There's been a lot of chest thumping of late by SAP and Oracle regarding their fledgling in-memory products, Hana and Exalytics.
SAP has been confidently claiming that its Hana in-memory database will quickly steal database market share that it took Oracle decades to win. It will start with SAP Business Warehouse (BW) deployments, the company says, and by the end of this year, once Hana gains the ability to run core enterprise applications, Hana will start invading the transactional database market.
Oracle's Larry Ellison and Safra Catz have missed few opportunities to discredit Hana in recent months. But executive VP Thomas Kurian took the slams a level deeper on Friday with a one-hour Webinar clearly intended to sow seeds of fear, uncertainty and doubt in the minds of would-be Hana customers. The session was billed as an Exalytics seminar, but each point set up a contrast with Hana. Kurian claimed, among other things, that SAP's product costs five times to 50 times more than Exalytics and that it doesn't support SQL (relational) or MDX (multidimensional) query languages, requiring apps to be rewritten to run on the new database.
[ Want more on SAP's latest moves? Read SAP Launches Attack On Database, Mobile App Markets. ]
So what's the truth behind all these claims and counter claims? SAP database executive Steve Lucas posted a blog on Monday rebutting most of Oracle's claims, and also I spent some time with SAP's CTO, Vishal Sikka, and Gartner analyst Don Feinberg on some of the technical points, as I'll detail below. But first a bit of background.
SAP has always said customers will be free to choose whatever database they want, but the company is counting on Hana's in-memory performance to catapult it to a leading position in the database market. The advantages of in-memory technology are well documented, but SAP has bigger ambitions for the technology than any other vendor. With Hana, the goal is to support "transformational" business advantage, not just faster queries.
Gas and electric utility Centrica, for example, uses a Hana-based app to capture and analyze the massive amount of data generated by smart meters. With real-time analysis of usage as frequently as every 15 minutes (rather than just monthly totals), Centrica has a clearer understanding of usage by neighborhood, the size of the homes or businesses, building types and other dimensions.
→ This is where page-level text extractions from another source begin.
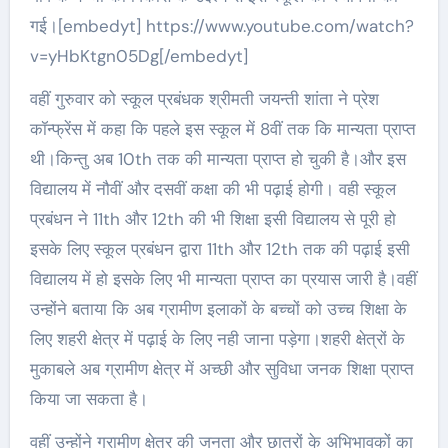
गई।[embedyt] https://www.youtube.com/watch?
v=yHbKtgn05Dg[/embedyt]
वहीं गुरुवार को स्कूल प्रबंधक श्रीमती जयन्ती शांता ने प्रेश
कॉन्फ्रेंस में कहा कि पहले इस स्कूल में 8वीं तक कि मान्यता प्राप्त
थी।किन्तु अब 10th तक की मान्यता प्राप्त हो चुकी है।और इस
विद्यालय में नौवीं और दसवीं कक्षा की भी पढ़ाई होगी। वही स्कूल
प्रबंधन ने 11th और 12th की भी शिक्षा इसी विद्यालय से पूरी हो
इसके लिए स्कूल प्रबंधन द्वारा 11th और 12th तक की पढ़ाई इसी
विद्यालय में हो इसके लिए भी मान्यता प्राप्त का प्रयास जारी है।वहीं
उन्होंने बताया कि अब ग्रामीण इलाकों के बच्चों को उच्च शिक्षा के
लिए शहरी क्षेत्र में पढ़ाई के लिए नही जाना पड़ेगा।शहरी क्षेत्रों के
मुकाबले अब ग्रामीण क्षेत्र में अच्छी और सुविधा जनक शिक्षा प्राप्त
किया जा सकता है।
वहीं उन्होंने ग्रामीण क्षेत्र की जनता और छात्रों के अभिभावकों का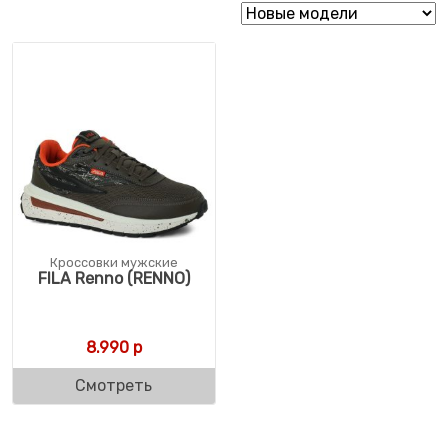
Кроссовки мужские
FILA Renno (RENNO)
8.990
р
Смотреть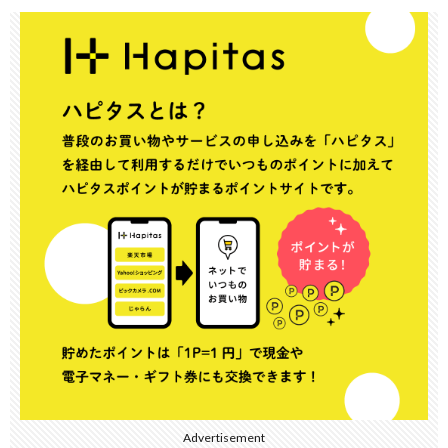
Advertisement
Centrica also can exploit Hana's performance to interact with customers in new ways. The utility can change consumption patterns by, for example, creating tailored discounts to encourage specific customers (particularly big commercial customers) to shift their energy consumption to off-peak hours. Efficiency programs can target specific customers segments identified though fine-grained analysis. And to help customers help themselves, the utility can give customers insight into their energy usage patterns with online and mobile tools that track changes in real time, so they can see their energy loads in specific operating modes. That's not something you can achieved with daily batch updates into a conventional data warehouse.
SAP now has nearly a dozen of these new applications designed specifically for Hana, including sales and operations planning, cash and liquidity management, and, for retail, trade-promotion management and merchandising and assortment management. SAP has couple dozen more apps in development. In some cases apps fitting these descriptions already existed, but they've been redesigned to take advantage of what SAP calls "real, real-time" -- meaning you can take action based one what's happening now, not what happened yesterday or a few hours or even minutes ago.
SAP's hype about these apps is getting a little ahead of deployed market reality. Both Hana and Oracle Exalytics can point to dramatic before-and-after differences in query speeds. (Even SAP grants that Exalytics can accelerate queries.) SAP says the real payoff from Hana will be in transforming business processes, not just accelerating queries. But we haven't seen enough solid, real-world customer examples documenting transformed business competitiveness.
SAP recently offered a handful of customer examples, including Centrica (mentioned above), Aqualectra (another utility), Medidata (a SaaS-based service firm that helps big pharmaceutical companies run clinical trials), and an unnamed Japanese retailer. But the summary stories were loaded with platitudes like, "Hana helps us bring our customers new efficiencies that they never even dreamed of." Okay, like what? If I'm spending big bucks, I want rich details about tangible competitive advantage. Hana became generally available last summer, and early ramp-up customers were quoted at SAP's Sapphire event last year. So it's time to start hearing about the detailed case examples and testimonials. I'm hoping that happens at Sapphire later this month.